Xbox has been focusing on the cloud, not the console, throughout much of the current console generation. Satya Nadella took over as CEO and started taking Microsoft to the cloud less than a year after the Xbox One debacle at E3 2013. A month after he took over, he put Spencer in charge of Xbox. In 2017, Spencer was named to the Senior Leadership Team reporting directly to Nadella. Spencer has been downplaying console competition and promoting bringing games to players wherever whenever as long as he’s been the head of Microsoft. Many understood this as trying to put the best face on the PS4’s dominance in console sales. In fact, it was an indication Xbox understood console sales aren’t the future of gaming. They’re not even the present.

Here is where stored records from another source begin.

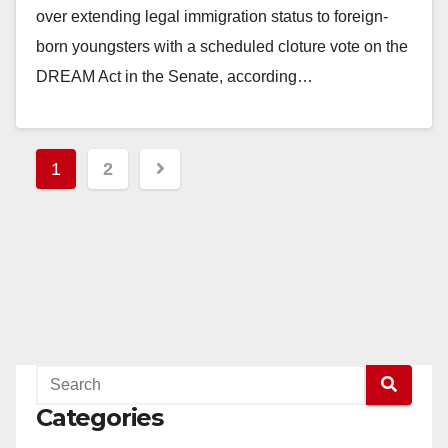
over extending legal immigration status to foreign-
born youngsters with a scheduled cloture vote on the
DREAM Act in the Senate, according…
Read More
Posts
1
2
pagination
Categories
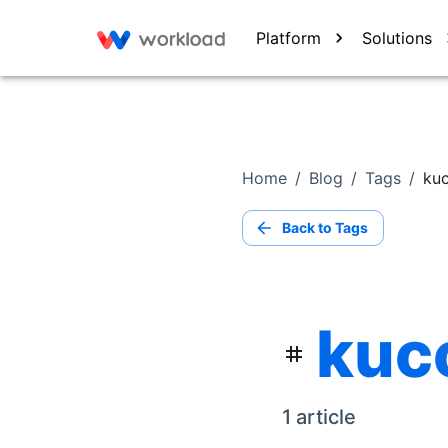
Platform
Solutions
Home
/
Blog
/
Tags
/
kuc
Back to Tags
kuco
1
article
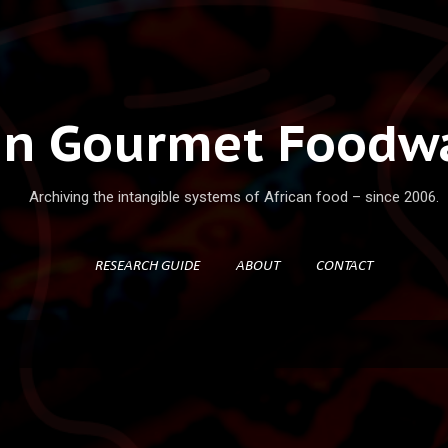
Skip to main content
an Gourmet Foodwa
Archiving the intangible systems of African food – since 2006.
RESEARCH GUIDE
ABOUT
CONTACT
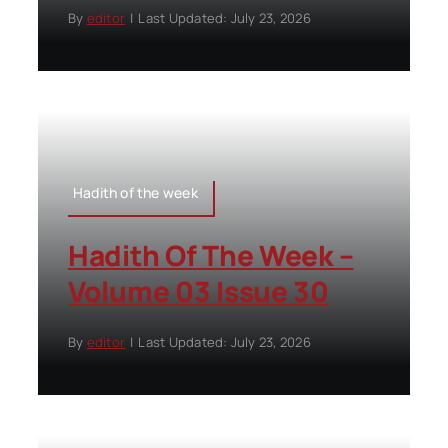
By
editor
|
Last Updated: July 23, 2026
Hadith of the week
Hadith Of The Week –
Volume 03 Issue 30
By
editor
|
Last Updated: July 23, 2026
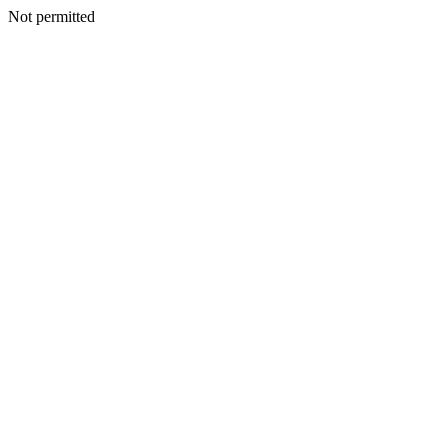
Not permitted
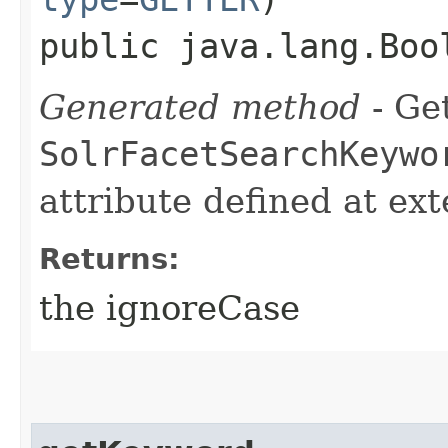
public java.lang.Boo
Generated method
- Get
SolrFacetSearchKeywo
attribute defined at ex
Returns:
the ignoreCase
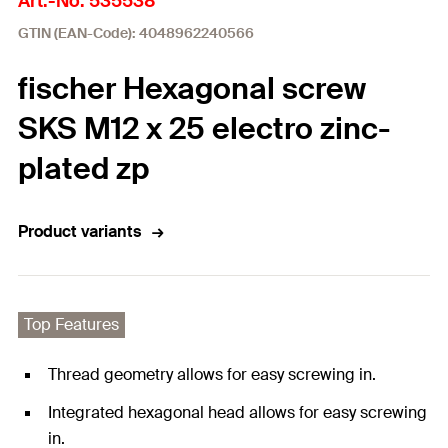
Art.-No. 535538
GTIN (EAN-Code): 4048962240566
fischer Hexagonal screw
SKS M12 x 25 electro zinc-
plated zp
Product variants
Top Features
Thread geometry allows for easy screwing in.
Integrated hexagonal head allows for easy screwing
in.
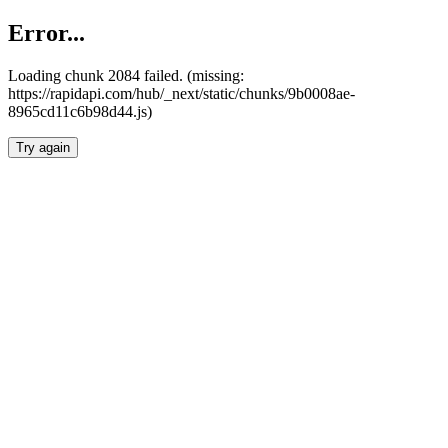
Error...
Loading chunk 2084 failed. (missing:
https://rapidapi.com/hub/_next/static/chunks/9b0008ae-
8965cd11c6b98d44.js)
Try again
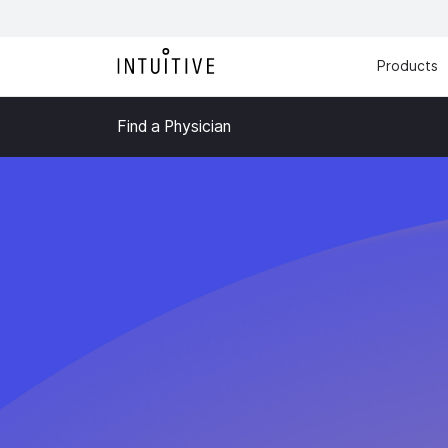
Products
Find a Physician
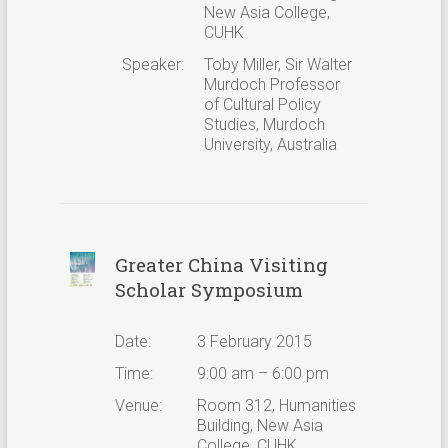
New Asia College,
CUHK
Speaker:
Toby Miller, Sir Walter
Murdoch Professor
of Cultural Policy
Studies, Murdoch
University, Australia
Greater China Visiting
Scholar Symposium
Date:
3 February 2015
Time:
9:00 am – 6:00 pm
Venue:
Room 312, Humanities
Building, New Asia
College, CUHK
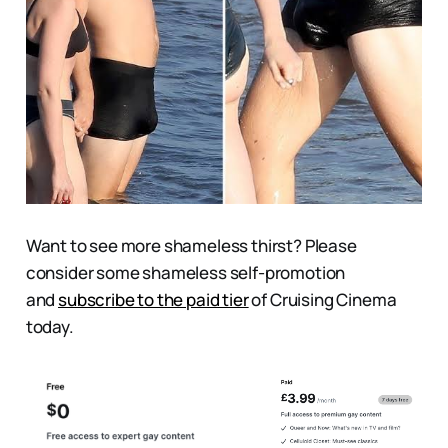
Want to see more shameless thirst? Please
consider some shameless self-promotion
and
subscribe to the paid tier
of Cruising Cinema
today.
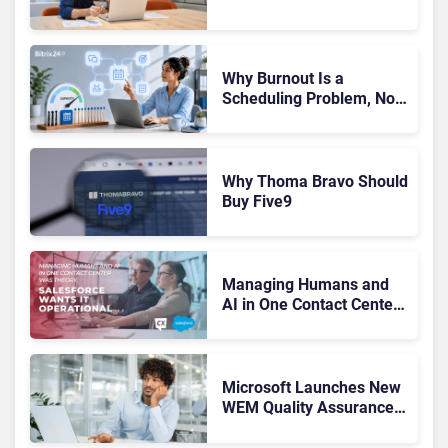
Drives Better Customer
Outcomes
Why Burnout Is a
Scheduling Problem, Not
a Motivation Problem
Why Thoma Bravo Should
Buy Five9
Managing Humans and
AI in One Contact Center
Was Theory. Salesforce
Wants It Operational
Microsoft Launches New
WEM Quality Assurance
Tools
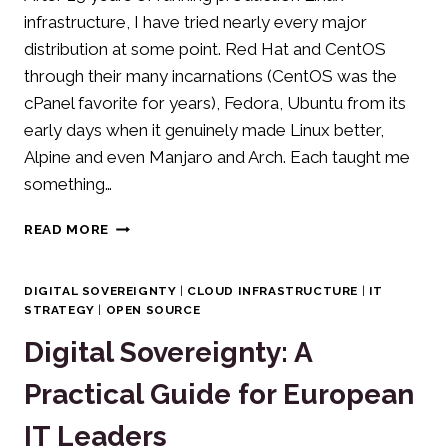
infrastructure, I have tried nearly every major
distribution at some point. Red Hat and CentOS
through their many incarnations (CentOS was the
cPanel favorite for years), Fedora, Ubuntu from its
early days when it genuinely made Linux better,
Alpine and even Manjaro and Arch. Each taught me
something…
WHY
READ MORE
I
CHOOSE
DEBIAN
DIGITAL SOVEREIGNTY
|
CLOUD INFRASTRUCTURE
|
IT
AS
STRATEGY
|
OPEN SOURCE
MY
Digital Sovereignty: A
DEFAULT
LINUX
Practical Guide for European
DISTRIBUTION
IT Leaders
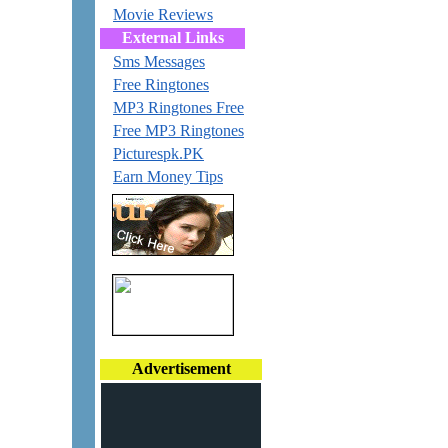
Movie Reviews
External Links
Sms Messages
Free Ringtones
MP3 Ringtones Free
Free MP3 Ringtones
Picturespk.PK
Earn Money Tips
Advertisement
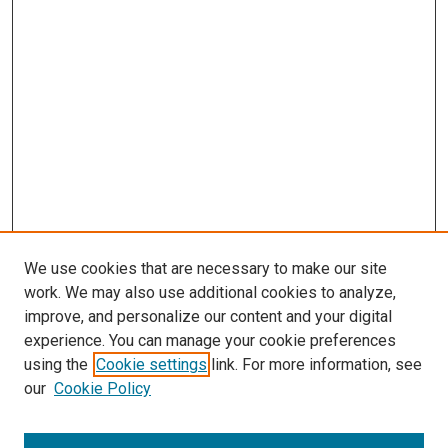
We use cookies that are necessary to make our site
work. We may also use additional cookies to analyze,
improve, and personalize our content and your digital
experience. You can manage your cookie preferences
using the
Cookie settings
link. For more information, see
SEARCH
our
Cookie Policy
Enter search terms:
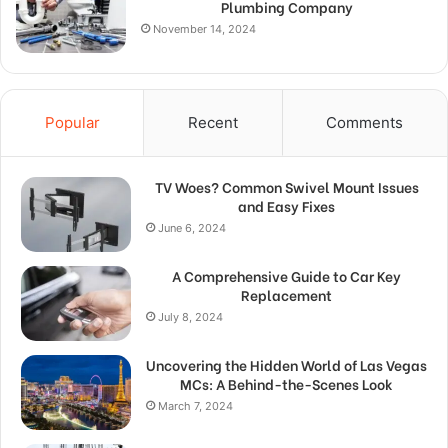
Plumbing Company
November 14, 2024
Popular
Recent
Comments
TV Woes? Common Swivel Mount Issues
and Easy Fixes
June 6, 2024
A Comprehensive Guide to Car Key
Replacement
July 8, 2024
Uncovering the Hidden World of Las Vegas
MCs: A Behind-the-Scenes Look
March 7, 2024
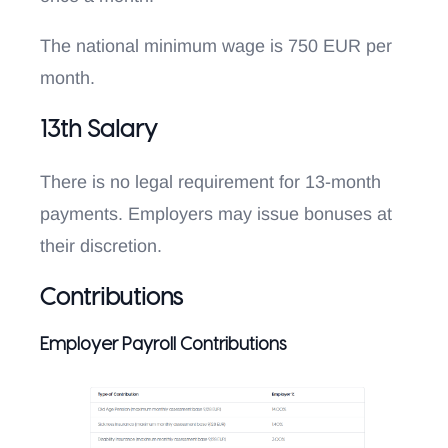
The national minimum wage is 750 EUR per
month.
13th Salary
There is no legal requirement for 13-month
payments. Employers may issue bonuses at
their discretion.
Contributions
Employer Payroll Contributions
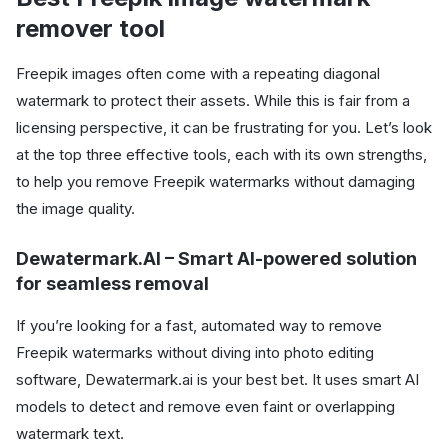
remover tool
Freepik images often come with a repeating diagonal
watermark to protect their assets. While this is fair from a
licensing perspective, it can be frustrating for you. Let’s look
at the top three effective tools, each with its own strengths,
to help you remove Freepik watermarks without damaging
the image quality.
Dewatermark.AI – Smart AI-powered solution
for seamless removal
If you’re looking for a fast, automated way to remove
Freepik watermarks without diving into photo editing
software, Dewatermark.ai is your best bet. It uses smart AI
models to detect and remove even faint or overlapping
watermark text.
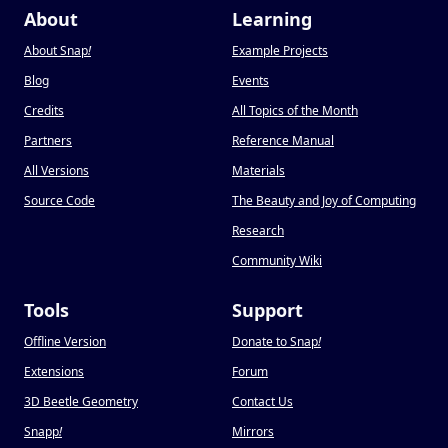
About
Learning
About Snap
!
Example Projects
Blog
Events
Credits
All Topics of the Month
Partners
Reference Manual
All Versions
Materials
Source Code
The Beauty and Joy of Computing
Research
Community Wiki
Tools
Support
Offline Version
Donate to Snap
!
Extensions
Forum
3D Beetle Geometry
Contact Us
Snapp
!
Mirrors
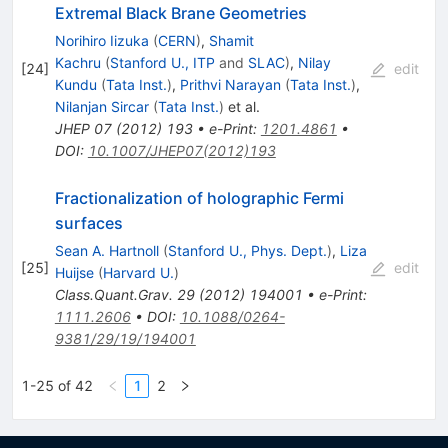
Extremal Black Brane Geometries
Norihiro Iizuka
(
CERN
)
,
Shamit
Kachru
(
Stanford U., ITP
and
SLAC
)
,
Nilay
[
24
]
edit
Kundu
(
Tata Inst.
)
,
Prithvi Narayan
(
Tata Inst.
)
,
Nilanjan Sircar
(
Tata Inst.
)
et al.
JHEP
07
(
2012
)
193
•
e-Print
:
1201.4861
•
DOI
:
10.1007/JHEP07(2012)193
Fractionalization of holographic Fermi
surfaces
Sean A. Hartnoll
(
Stanford U., Phys. Dept.
)
,
Liza
[
25
]
edit
Huijse
(
Harvard U.
)
Class.Quant.Grav.
29
(
2012
)
194001
•
e-Print
:
1111.2606
•
DOI
:
10.1088/0264-
9381/29/19/194001
1-25 of 42
1
2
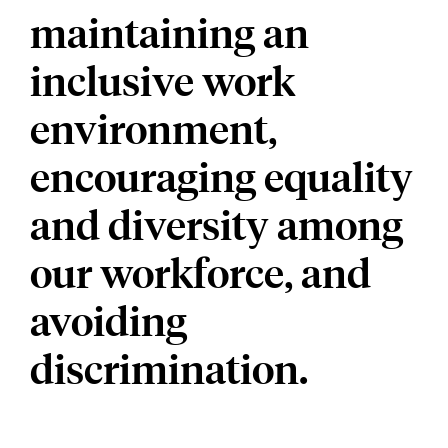
maintaining an
inclusive work
environment,
encouraging equality
and diversity among
our workforce, and
avoiding
discrimination.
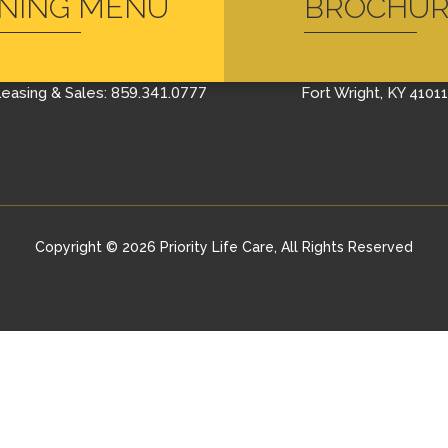
INING MENU
BROCHU
CONTACT US
FIND US
Schedule A Tour
400 Farrell Drive
859.341.0777
easing & Sales:
Fort Wright, KY 41011
Copyright © 2026 Priority Life Care, All Rights Reserved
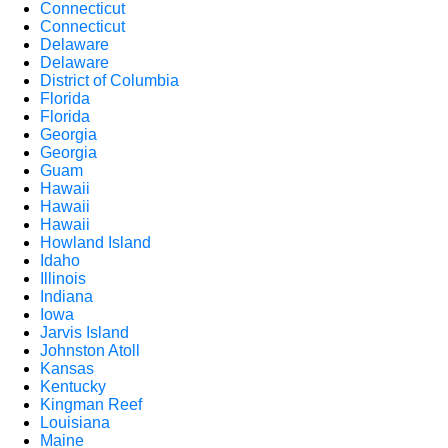
Connecticut
Connecticut
Delaware
Delaware
District of Columbia
Florida
Florida
Georgia
Georgia
Guam
Hawaii
Hawaii
Hawaii
Howland Island
Idaho
Illinois
Indiana
Iowa
Jarvis Island
Johnston Atoll
Kansas
Kentucky
Kingman Reef
Louisiana
Maine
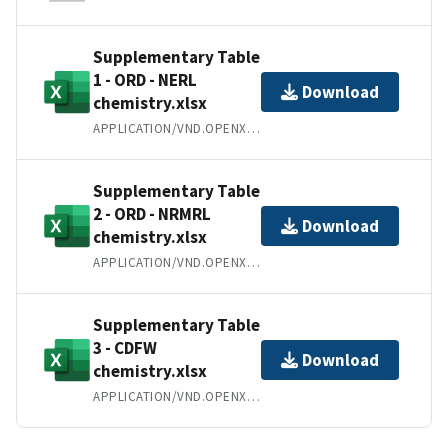
Supplementary Table
1 - ORD - NERL
Download
chemistry.xlsx
APPLICATION/VND.OPENXMLFORMATS-OFFICEDOCUMENT.SPREADSHEETML.SHEET
Supplementary Table
2 - ORD - NRMRL
Download
chemistry.xlsx
APPLICATION/VND.OPENXMLFORMATS-OFFICEDOCUMENT.SPREADSHEETML.SHEET
Supplementary Table
3 - CDFW
Download
chemistry.xlsx
APPLICATION/VND.OPENXMLFORMATS-OFFICEDOCUMENT.SPREADSHEETML.SHEET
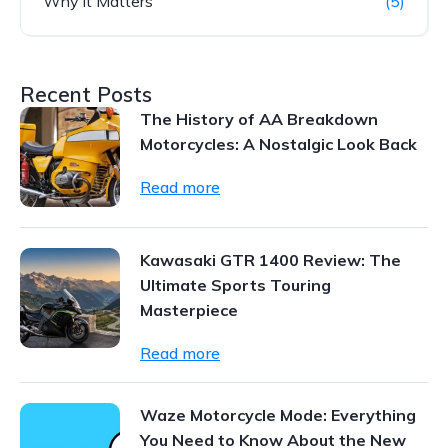
Why it Matters
(5)
Recent Posts
The History of AA Breakdown
Motorcycles: A Nostalgic Look Back
Read more
Kawasaki GTR 1400 Review: The
Ultimate Sports Touring
Masterpiece
Read more
Waze Motorcycle Mode: Everything
You Need to Know About the New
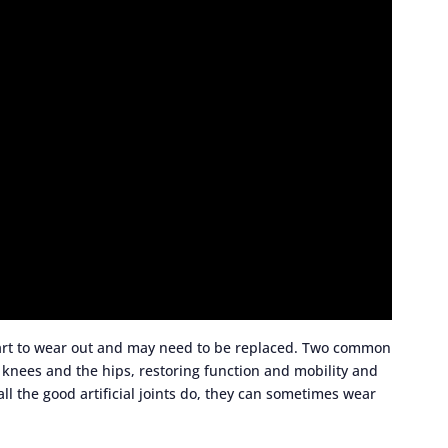
tart to wear out and may need to be replaced. Two common
knees and the hips, restoring function and mobility and
 all the good artificial joints do, they can sometimes wear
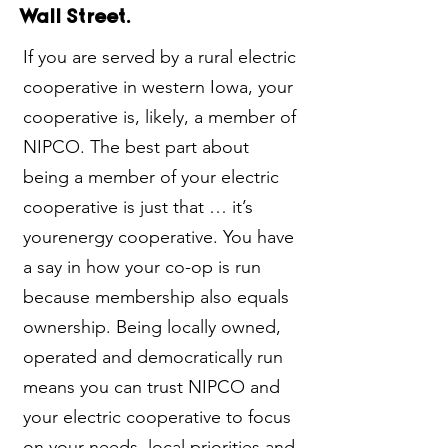
Wall Street.
If you are served by a rural electric
cooperative in western Iowa, your
cooperative is, likely, a member of
NIPCO. The best part about
being a member of your electric
cooperative is just that … it’s
yourenergy cooperative. You have
a say in how your co-op is run
because membership also equals
ownership. Being locally owned,
operated and democratically run
means you can trust NIPCO and
your electric cooperative to focus
on your needs, local priorities and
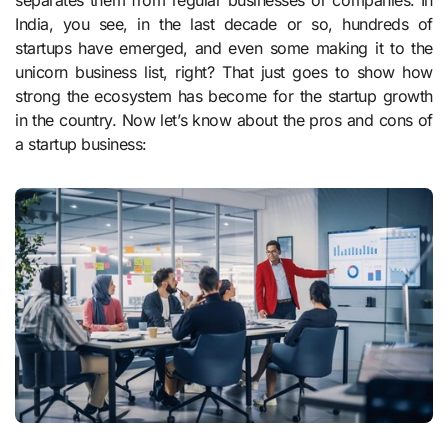
separates them from regular businesses or companies. In
India, you see, in the last decade or so, hundreds of
startups have emerged, and even some making it to the
unicorn business list, right? That just goes to show how
strong the ecosystem has become for the startup growth
in the country. Now let’s know about the pros and cons of
a startup business:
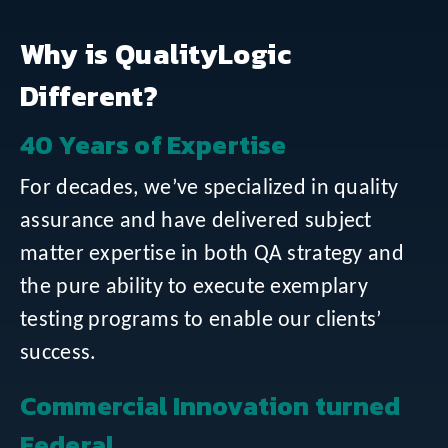
Why is QualityLogic
Different?
40 Years of Expertise
For decades, we’ve specialized in quality
assurance and have delivered subject
matter expertise in both QA strategy and
the pure ability to execute exemplary
testing programs to enable our clients’
success.
Commercial Innovation turned
Federal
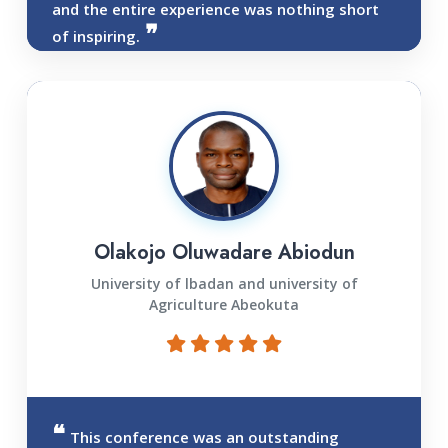
and the entire experience was nothing short
of inspiring.
Olakojo Oluwadare Abiodun
University of lbadan and university of
Agriculture Abeokuta
This conference was an outstanding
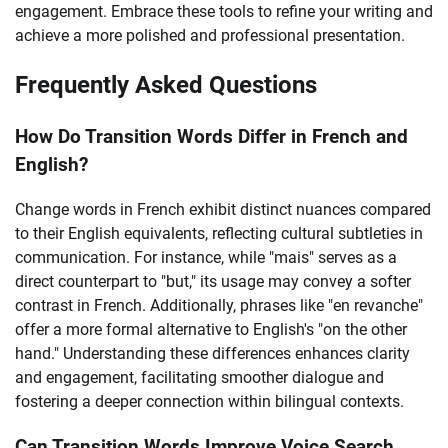
engagement. Embrace these tools to refine your writing and
achieve a more polished and professional presentation.
Frequently Asked Questions
How Do Transition Words Differ in French and
English?
Change words in French exhibit distinct nuances compared
to their English equivalents, reflecting cultural subtleties in
communication. For instance, while "mais" serves as a
direct counterpart to "but," its usage may convey a softer
contrast in French. Additionally, phrases like "en revanche"
offer a more formal alternative to English's "on the other
hand." Understanding these differences enhances clarity
and engagement, facilitating smoother dialogue and
fostering a deeper connection within bilingual contexts.
Can Transition Words Improve Voice Search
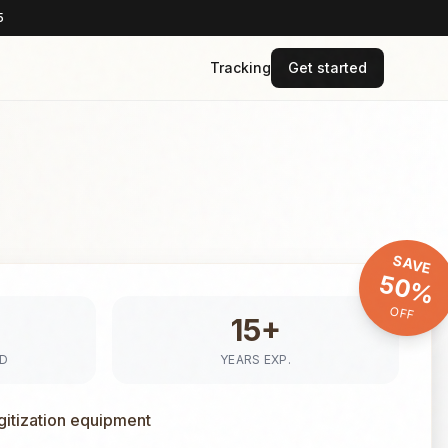
5
Tracking
Get started
SAVE
50%
OFF
15+
ED
YEARS EXP.
gitization equipment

To see why cloud hosting, not console sales, is the key to success in the game industry all you have to do is follow the money. Multiplayer games, mobile games, Twitch, Mixer and YouTube are all mega money makers and they all depend on cloud hosting. That trio alone makes the cloud the most attractive source of gaming revenue today.

Now add game streaming to the mix. Stadia debuted in November, GeForce Now roared out of beta a few days ago, xCloud is in beta. 5G networks are being built out. Subscription-based streaming isn’t a major feature in the gaming landscape now, but it’s on its way and it will make cloud hosting even more valuable than it is today. Companies don’t need their own console to succeed in this world, they need state-of-the-art infrastructure with powerful data centers all over the world.

Microsoft, Amazon and Google have the data centers, Sony doesn’t. Sony is still driven to sell consoles because it can’t compete in the cloud. The surprising PS5 reveal in Wired allowed Sony to focus the early next-gen discussion on the console which dovetailed perfectly with the misperception that console sales are still the criterion of success. Sony’s strongarm tactic of using PS5 exclusives to coerce players into buying the new console, the news that PS5 pricing may depend on the price point for the Xbox Series X, and PlayStation’s well-documented resistance to cross-platform play are all signs that PlayStation is still hanging on to console sales while the games industry has moved on.

Console sales were critical when the current generation launched in 2013 and PlayStation won that war decisively. But the battleground changed in the intervening years. The money is in the cloud now and Sony doesn’t have the cloud infrastructure to compete. The sign was on the wall when Sony and Microsoft announced a partnership last May allowing Sony to use Microsoft’s Azure cloud service for game streaming. The sign read “Game over.” You’ll hear a lot about the console war between the PS5 and Series X in the coming months but it’s much ado about nothing. The console war is a skirmish at best, it’s a cloud war now.